Konrad_P Opublikowano 7 Września 2021 Opublikowano 7 Września 2021 Fajna relacja. Miło słyszeć, że w końcu w kraju zaczyna się moda na latanie zawodnicze w zawodach międzynarodowych. Jeszcze z 10 lat i może będziemy potęgą w niektórych dyscyplinach jak taka tendencja się utrzyma. Teraz kolej na Jotki. Największe zawody w tym roku w Europie 120 zgłoszonych pilotów.

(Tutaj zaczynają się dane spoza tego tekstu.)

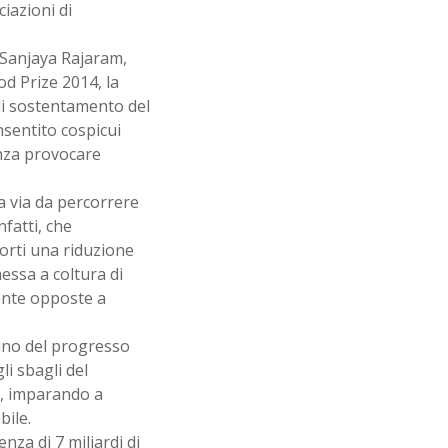
iazioni di
a Sanjaya Rajaram,
d Prize 2014, la
i sostentamento del
nsentito cospicui
enza provocare
la via da percorrere
nfatti, che
orti una riduzione
messa a coltura di
ente opposte a
mino del progresso
li sbagli del
i, imparando a
bile.
za di 7 miliardi di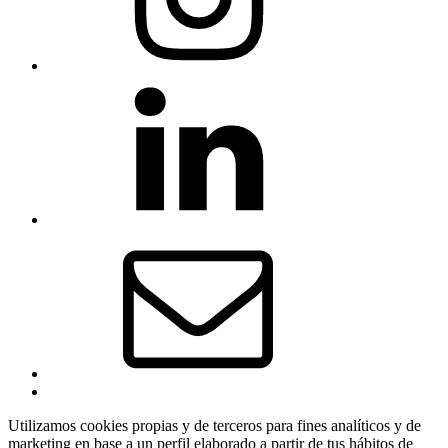
COCEMFE
Sevilla
en
Linkedin
Correo
electrónico
Back
to
Utilizamos cookies propias y de terceros para fines analíticos y de
top
marketing en base a un perfil elaborado a partir de tus hábitos de
↑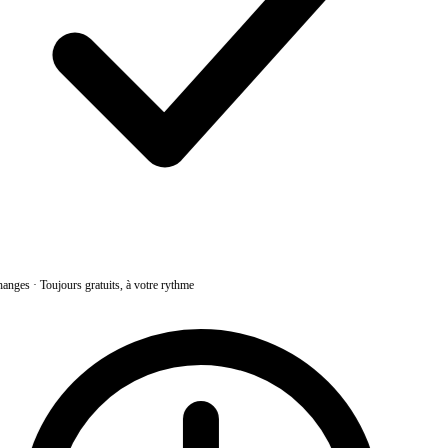
anges
·
Toujours gratuits, à votre rythme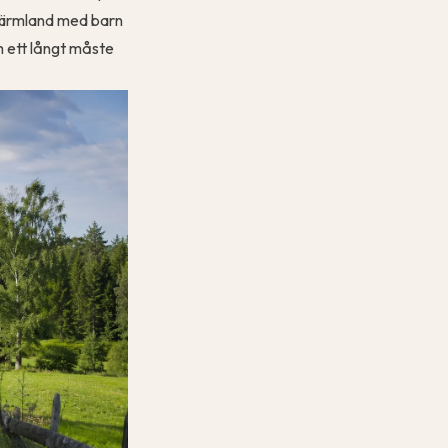
 Värmland med barn
m ett långt måste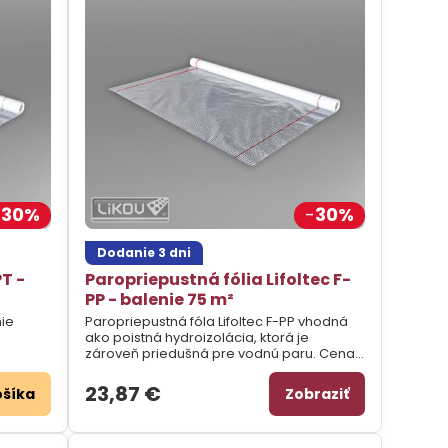
30%
30%
Dodanie 3 dni
PT -
Paropriepustná fólia Lifoltec F-
PP - balenie 75 m²
ie
Paropriepustná fóla Lifoltec F-PP vhodná
ako poistná hydroizolácia, ktorá je
zároveň priedušná pre vodnú paru. Cena
za balenie.
23,87 €
ošíka
Zobraziť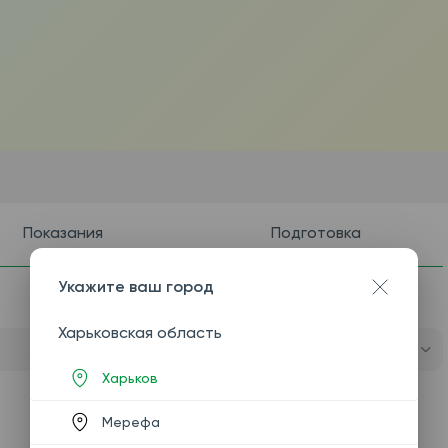
Показания
Подготовка
Укажите ваш город
Харьковская область
Харьков
Мерефа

cZyNo Opublikowano 7 Września 2021 Autor Opublikowano 7 Września 2021 SambaCup…piękne zawody z których mam piękne wspomnienia. Jednak w tym roku nie po statystuje Wam, bo trzeba jechać na puchar polski f3f do 3citi. Zawody pewnie się nie odbędą bo nie będzie wiało…ale mus to mus to wogole będzie dziwny weekend bo jeszcze są mistrzostwa Czech w F3B ? tez by się na nie pojechało. Oj kurka, mało czasu, oj mało ? a imprez dużo i znalazłem lot Marcina z dnia pierwszego ten jeden udany …. Na szczęście 1
janegab Opublikowano 8 Września 2021 Opublikowano 8 Września 2021 https://www.f3xvault.com/?action=event&function=event_view&event_id=1940 BRAVO...Jurek i nasi..
Czaro Opublikowano 8 Września 2021 Opublikowano 8 Września 2021 Ideologia "Balast i do przodu!" jest bardzo bliska memu sercu Gratuluję wyników, zazdroszczę zawodniczych doświadczeń.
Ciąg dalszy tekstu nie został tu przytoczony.